_Work request:_ Nothing but the lines below from the first through the one with "Beliebte Reiseziele [tab] (75, 2070)" should appear, printed exactly; please leave pictures out.
⁂
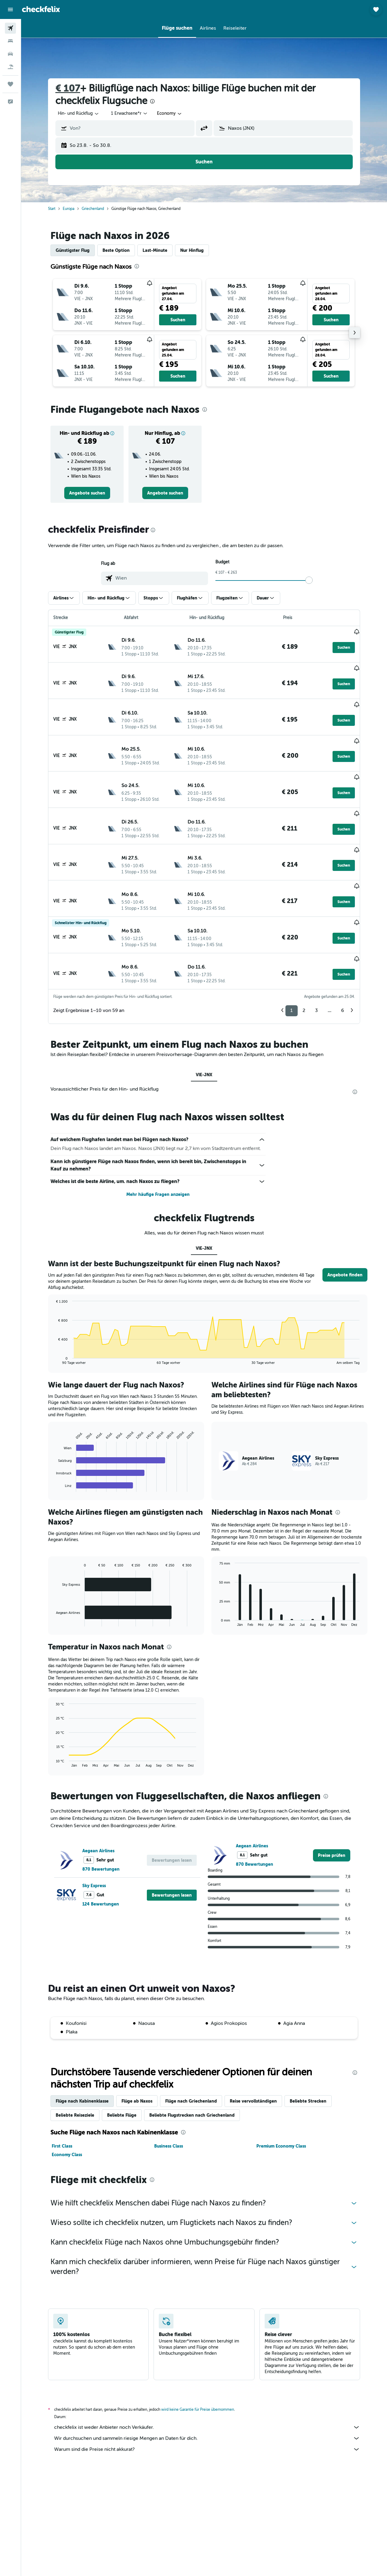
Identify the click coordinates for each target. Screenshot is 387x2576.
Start (51, 209)
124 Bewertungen (100, 1859)
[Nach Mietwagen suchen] (10, 54)
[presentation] (152, 101)
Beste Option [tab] (116, 250)
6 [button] (342, 966)
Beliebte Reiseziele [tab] (75, 2070)
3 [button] (316, 966)
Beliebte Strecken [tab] (308, 2056)
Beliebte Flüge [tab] (121, 2070)
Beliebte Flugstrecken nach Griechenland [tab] (192, 2070)
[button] (10, 9)
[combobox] (169, 113)
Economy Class (67, 2110)
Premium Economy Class (281, 2101)
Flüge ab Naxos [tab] (136, 2056)
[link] (87, 493)
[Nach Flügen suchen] (10, 28)
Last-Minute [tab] (155, 250)
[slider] (309, 580)
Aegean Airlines (98, 1806)
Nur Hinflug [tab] (192, 250)
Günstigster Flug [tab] (73, 250)
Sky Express (94, 1841)
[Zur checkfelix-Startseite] (41, 9)
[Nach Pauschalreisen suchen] (10, 67)
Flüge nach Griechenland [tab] (191, 2056)
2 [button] (304, 966)
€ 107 (67, 88)
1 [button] (291, 966)
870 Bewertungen (101, 1824)
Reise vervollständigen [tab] (253, 2056)
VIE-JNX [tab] (204, 1030)
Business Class (168, 2101)
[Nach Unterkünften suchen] (10, 41)
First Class (62, 2101)
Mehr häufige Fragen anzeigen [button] (158, 1150)
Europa (68, 209)
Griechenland (93, 209)
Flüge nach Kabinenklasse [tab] (82, 2056)
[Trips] (10, 84)
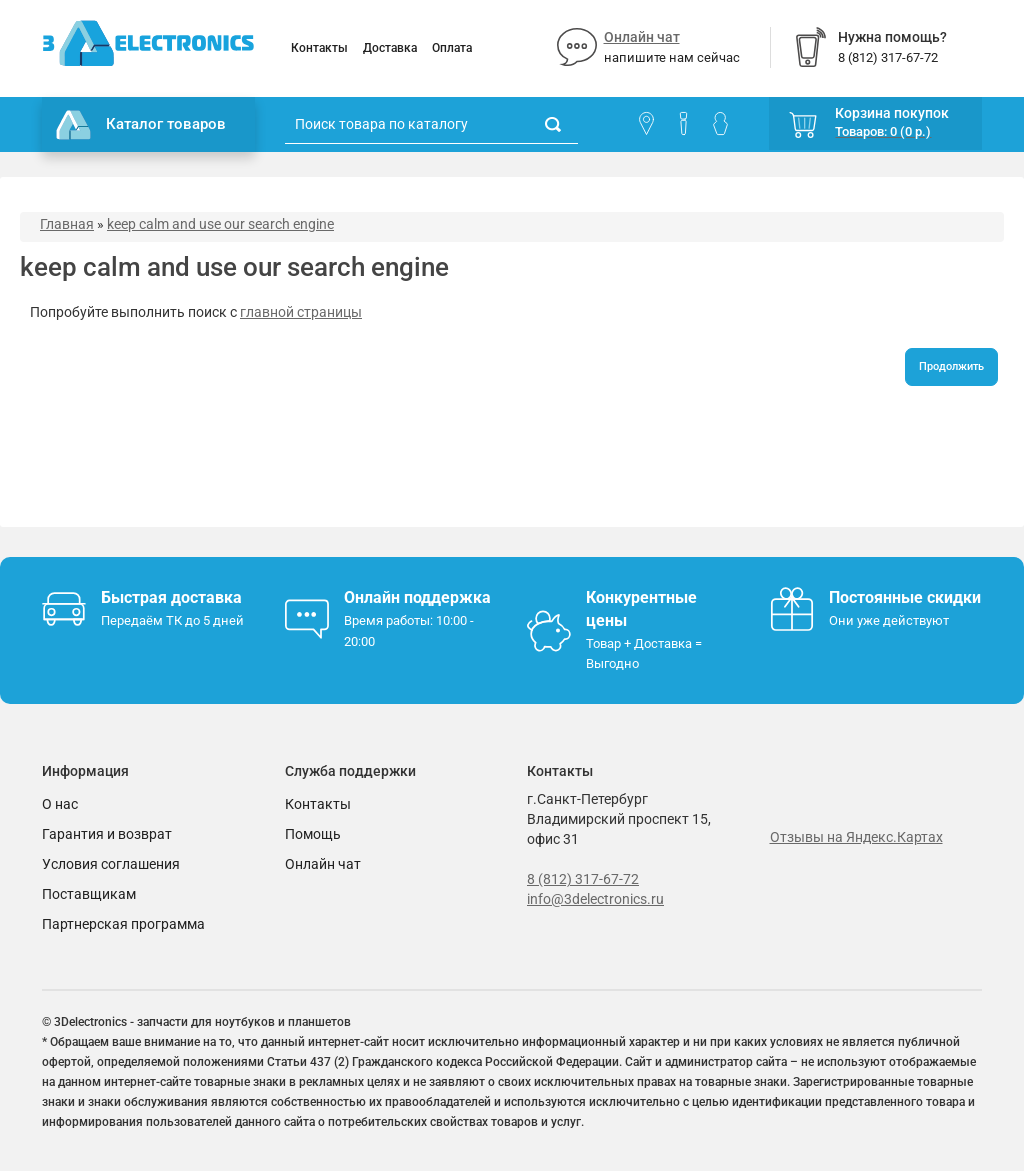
⁂
_Answer for the task:_
Identify the click coordinates for each target. Screenshot is 387x2576.
Start (51, 209)
124 Bewertungen (100, 1859)
[Nach Mietwagen suchen] (10, 54)
[presentation] (152, 101)
Beste Option [tab] (116, 250)
6 [button] (342, 966)
Beliebte Reiseziele [tab] (75, 2070)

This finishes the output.